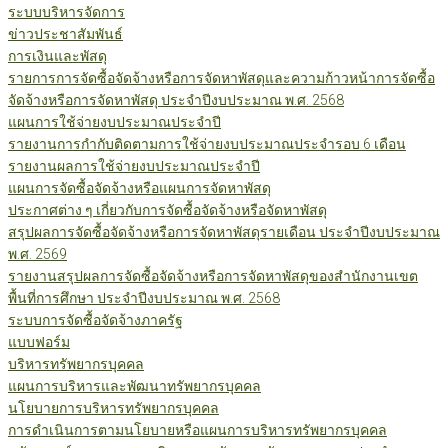
ระบบบริหารจัดการ
ข่าวประชาสัมพันธ์
การเงินและพัสดุ
รายการการจัดซื้อจัดจ้างหรือการจัดหาพัสดุและความก้าวหน้าการจัดซื้อ
จัดจ้างหรือการจัดหาพัสดุ ประจำปีงบประมาณ พ.ศ. 2568
แผนการใช้จ่ายงบประมาณประจำปี
รายงานการกำกับติดตามการใช้จ่ายงบประมาณประจำรอบ 6 เดือน
รายงานผลการใช้จ่ายงบประมาณประจำปี
แผนการจัดซื้อจัดจ้างหรือแผนการจัดหาพัสดุ
ประกาศต่าง ๆ เกี่ยวกับการจัดซื้อจัดจ้างหรือจัดหาพัสดุ
สรุปผลการจัดซื้อจัดจ้างหรือการจัดหาพัสดุรายเดือน ประจำปีงบประมาณ
พ.ศ. 2569
รายงานสรุปผลการจัดซื้อจัดจ้างหรือการจัดหาพัสดุของสำนักงานเขต
พื้นที่การศึกษา ประจำปีงบประมาณ พ.ศ. 2568
ระบบการจัดซื้อจัดจ้างภาครัฐ
แบบฟอร์ม
บริหารทรัพยากรบุคคล
แผนการบริหารและพัฒนาทรัพยากรบุคคล
นโยบายการบริหารทรัพยากรบุคคล
การดำเนินการตามนโยบายหรือแผนการบริหารทรัพยากรบุคคล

::::::::

# [What you will do]
Every line above should be transcribed exactly, though no image should be carried over.

# [Solution for this exercise]
ระบบบริหารจัดการ
ข่าวประชาสัมพันธ์
การเงินและพัสดุ
รายการการจัดซื้อจัดจ้างหรือการจัดหาพัสดุและความก้าวหน้าการจัดซื้อ
จัดจ้างหรือการจัดหาพัสดุ ประจำปีงบประมาณ พ.ศ. 2568
แผนการใช้จ่ายงบประมาณประจำปี
รายงานการกำกับติดตามการใช้จ่ายงบประมาณประจำรอบ 6 เดือน
รายงานผลการใช้จ่ายงบประมาณประจำปี
แผนการจัดซื้อจัดจ้างหรือแผนการจัดหาพัสดุ
ประกาศต่าง ๆ เกี่ยวกับการจัดซื้อจัดจ้างหรือจัดหาพัสดุ
สรุปผลการจัดซื้อจัดจ้างหรือการจัดหาพัสดุรายเดือน ประจำปีงบประมาณ
พ.ศ. 2569
รายงานสรุปผลการจัดซื้อจัดจ้างหรือการจัดหาพัสดุของสำนักงานเขต
พื้นที่การศึกษา ประจำปีงบประมาณ พ.ศ. 2568
ระบบการจัดซื้อจัดจ้างภาครัฐ
แบบฟอร์ม
บริหารทรัพยากรบุคคล
แผนการบริหารและพัฒนาทรัพยากรบุคคล
นโยบายการบริหารทรัพยากรบุคคล
การดำเนินการตามนโยบายหรือแผนการบริหารทรัพยากรบุคคล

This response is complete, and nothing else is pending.